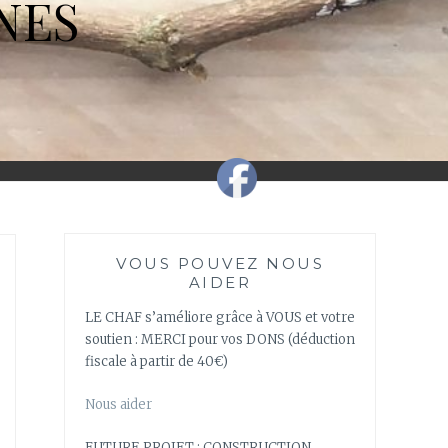
NES
VOUS POUVEZ NOUS
AIDER
LE CHAF s’améliore grâce à VOUS et votre
soutien : MERCI pour vos DONS (déduction
fiscale à partir de 40€)
Nous aider
FUTURE PROJET : CONSTRUCTION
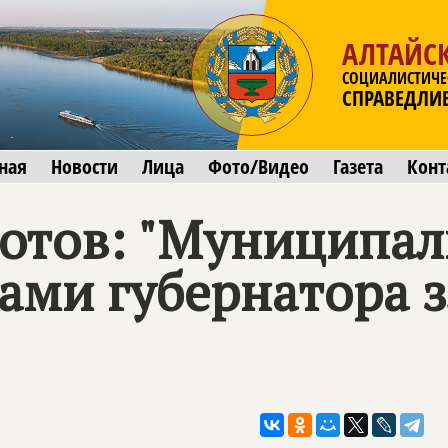
АЛТАЙС
СОЦИАЛИСТИЧЕ
СПРАВЕДЛИ
ная
Новости
Лица
Фото/Видео
Газета
Конт
отов: "Муниципа
рами губернатора 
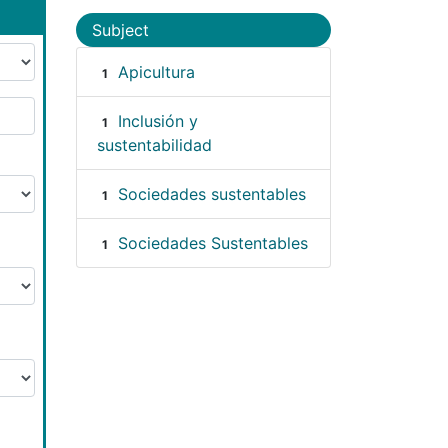
Subject
Apicultura
1
Inclusión y
1
sustentabilidad
Sociedades sustentables
1
Sociedades Sustentables
1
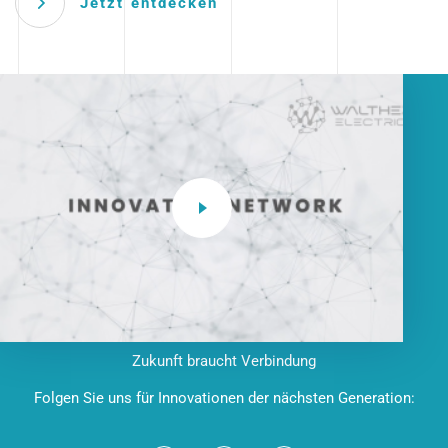
Jetzt entdecken
Zukunft braucht Verbindung
Folgen Sie uns für Innovationen der nächsten Generation:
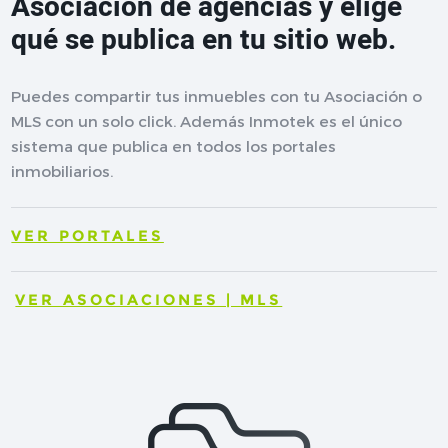
Asociación de agencias y elige
qué se publica en tu sitio web.
Puedes compartir tus inmuebles con tu Asociación o
MLS con un solo click. Además Inmotek es el único
sistema que publica en todos los portales
inmobiliarios.
VER PORTALES
VER ASOCIACIONES | MLS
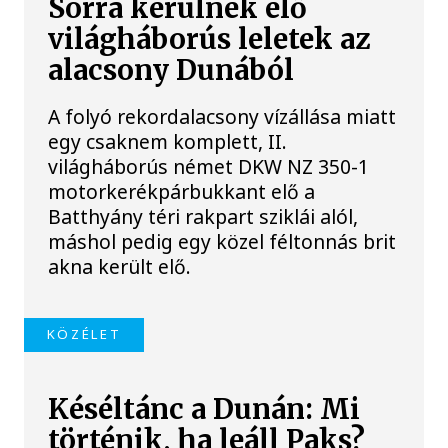
Sorra kerülnek elő
világháborús leletek az
alacsony Dunából
A folyó rekordalacsony vízállása miatt
egy csaknem komplett, II.
világháborús német DKW NZ 350-1
motorkerékpárbukkant elő a
Batthyány téri rakpart sziklái alól,
máshol pedig egy közel féltonnás brit
akna került elő.
KÖZÉLET
Késéltánc a Dunán: Mi
történik, ha leáll Paks?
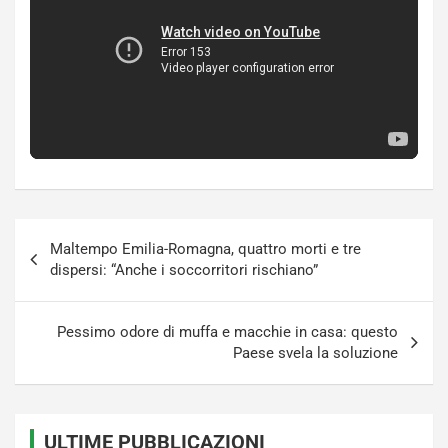
Navigazione
Maltempo Emilia-Romagna, quattro morti e tre
articoli
dispersi: “Anche i soccorritori rischiano”
Pessimo odore di muffa e macchie in casa: questo
Paese svela la soluzione
ULTIME PUBBLICAZIONI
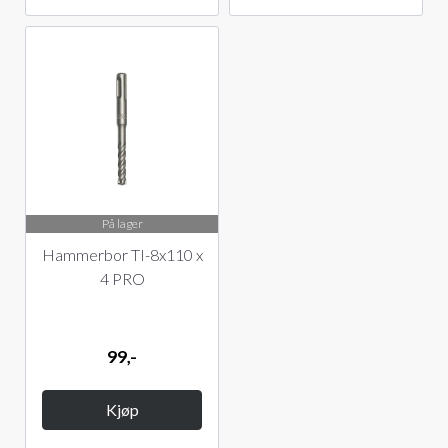
På lager
Hammerbor TI-8x110 x
4 PRO
99,-
Kjøp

Task objective: Reproduce exactly, and only, the lines from the opening line of the listing above through the line holding "Folgen Sie uns", minus the pictures.

Answer space:
NES
VOUS POUVEZ NOUS
AIDER
LE CHAF s’améliore grâce à VOUS et votre
soutien : MERCI pour vos DONS (déduction
fiscale à partir de 40€)
Nous aider
FUTURE PROJET : CONSTRUCTION
АЛТАЙС
СОЦИАЛИСТИЧЕ
СПРАВЕДЛИ
ная
Новости
Лица
Фото/Видео
Газета
Конт
отов: "Муниципа
рами губернатора 
Subject
Apicultura
1
Inclusión y
1
sustentabilidad
Sociedades sustentables
1
Sociedades Sustentables
1
Jetzt entdecken
Zukunft braucht Verbindung
Folgen Sie uns für Innovationen der nächsten Generation:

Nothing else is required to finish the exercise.